Hong Shen is a specially-appointed Professor in Sun Yat-sen University, China, where he was the foundation Director of SYSU's Institute for Advanced Computing. He is also an Adjunct Professor in the University of Adelaide, Australia, where he was a tenured Professor (Chair of Computer Science) for 15 years. He received the BS degree from Beijing University of Science and Technology, MS degree from University of Science and Technology of China, and PhD degree from Abo Akademi University, Finland. With main research interests in parallel and distributed computing, privacy preserving computing and high performance networks, he has led numerous research centers and projects in different countries. He has published 400+ papers including over 100 papers in major international journals such as a variety of IEEE and ACM transactions. Prof. Shen received many honors and awards, and served on different roles in professional societies, journal editorial boards and conference committees.

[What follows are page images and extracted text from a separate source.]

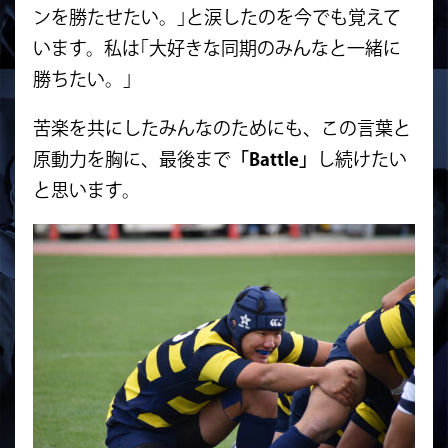
ンを勝たせたい。｣と涙したのを今でも覚えて
います。私は｢大好きな同期のみんなと一緒に
勝ちたい。｣
苦楽を共にしたみんなのためにも、この言葉と
原動力を胸に、最後まで
「Battle」
し続けたい
と思います。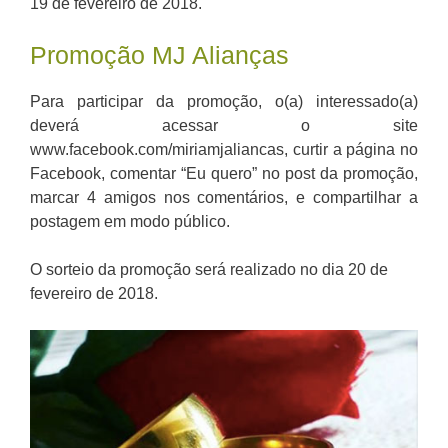
19 de fevereiro de 2018.
Promoção MJ Alianças
Para participar da promoção, o(a) interessado(a)
deverá acessar o site
www.facebook.com/miriamjaliancas, curtir a página no
Facebook, comentar “Eu quero” no post da promoção,
marcar 4 amigos nos comentários, e compartilhar a
postagem em modo público.
O sorteio da promoção será realizado no dia 20 de
fevereiro de 2018.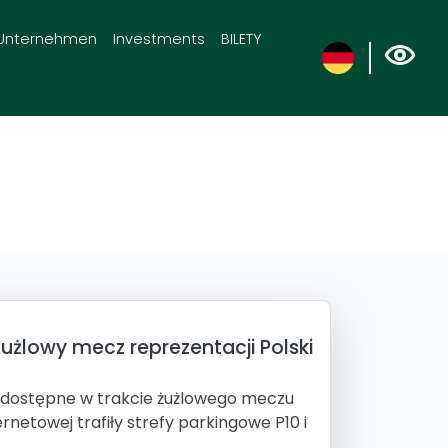
Unternehmen
Investments
BILETY
użlowy mecz reprezentacji Polski
ą dostępne w trakcie żużlowego meczu
ernetowej trafiły strefy parkingowe P10 i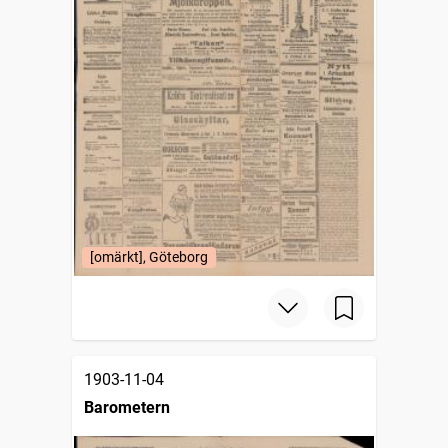
[omärkt], Göteborg
1903-11-04
Barometern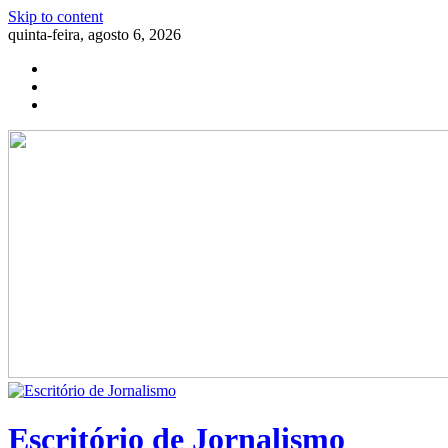
Skip to content
quinta-feira, agosto 6, 2026
Escritório de Jornalismo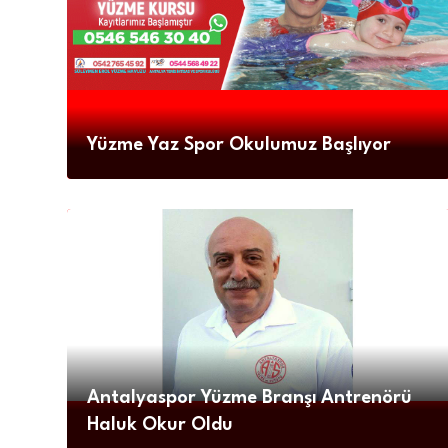
Yüzme Yaz Spor Okulumuz Başlıyor
Antalyaspor Yüzme Branşı Antrenörü
Haluk Okur Oldu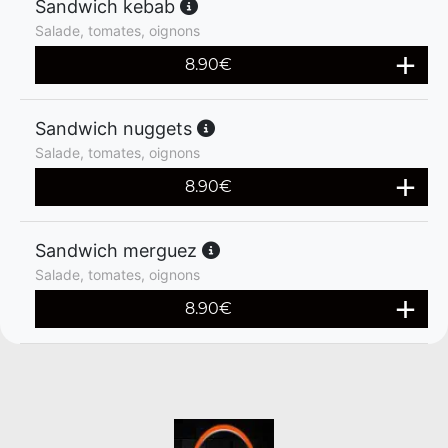
Sandwich kebab
Salade, tomates, oignons
8.90
€
Sandwich nuggets
Salade, tomates, oignons
8.90
€
Sandwich merguez
Salade, tomates, oignons
8.90
€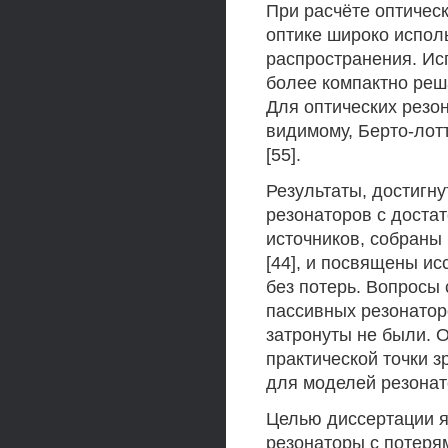
При расчёте оптичес
оптике широко испол
распространения. Ис
более компактно реш
Для оптических резо
видимому, Берто-лотти
[55].
Результаты, достигн
резонаторов с доста
источников, собраны в ра
[44], и посвящены и
без потерь. Вопросы
пассивных резонатор
затронуты не были. 
практической точки 
для моделей резонат
Целью диссертации я
резонаторы с потеря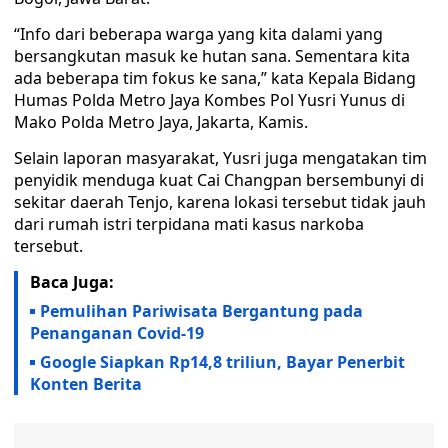
“Info dari beberapa warga yang kita dalami yang
bersangkutan masuk ke hutan sana. Sementara kita
ada beberapa tim fokus ke sana,” kata Kepala Bidang
Humas Polda Metro Jaya Kombes Pol Yusri Yunus di
Mako Polda Metro Jaya, Jakarta, Kamis.
Selain laporan masyarakat, Yusri juga mengatakan tim
penyidik menduga kuat Cai Changpan bersembunyi di
sekitar daerah Tenjo, karena lokasi tersebut tidak jauh
dari rumah istri terpidana mati kasus narkoba
tersebut.
Baca Juga:
Pemulihan Pariwisata Bergantung pada
Penanganan Covid-19
Google Siapkan Rp14,8 triliun, Bayar Penerbit
Konten Berita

Speech Title: Bridge HPC and AI: Machine-Learning Enhanced Scheduling of High-Performance Computing Jobs  

Abstract: How to effectively schedule massive jobs from different users is a core issue of today's high-performance computing datacenter operations, which is especially important for managing shared resources in a cloud computing environment. High-performance computing jobs have the characteristics of large scale and complex correlations among computation tasks. The key to job scheduling is to optimize the scheduling of both computation tasks in a job and parallel data transmission flows (coflows) among the tasks according to their data correlations. Because these problems are NP-hard, various greedy strategies, heuristic and machine learning based approaches have been proposed to obtain sub-optimal solutions. In view of the performance bottlenecks of the existing scheduling methods, in this talk, as an example of bridging HPC and AI, I will present our recent work in combining different models and computation paradigms of greedy strategies and machine learning techniques for scheduling of high-performance computing jobs. For computation task scheduling, I will first introduce our method of combining search with regression in the Bayesian optimization framework to accommodate jobs with weighted completion time for offline scheduling. I will then present our method of integrating greedy optimization with reinforcement learning to improve the overall performance guarantee for online scheduling. For coflow scheduling, I will first introduce our method of combining a neural network with meta-learning mechanism to compromise the minimization of coflow completion time and scheduling fairness for offline scheduling. Next, I will present our method of applying a pipelined graph neural network and deep reinforcement learning with self-attention mechanism to improve the scheduling efficiency without compromising quality for online scheduling. Finally, I will discuss how to promote the application of AI techniques in high-performance computing in general, as well as the integration between HPC and AI computing this emerging trend that is important to both fields of HPC and AI.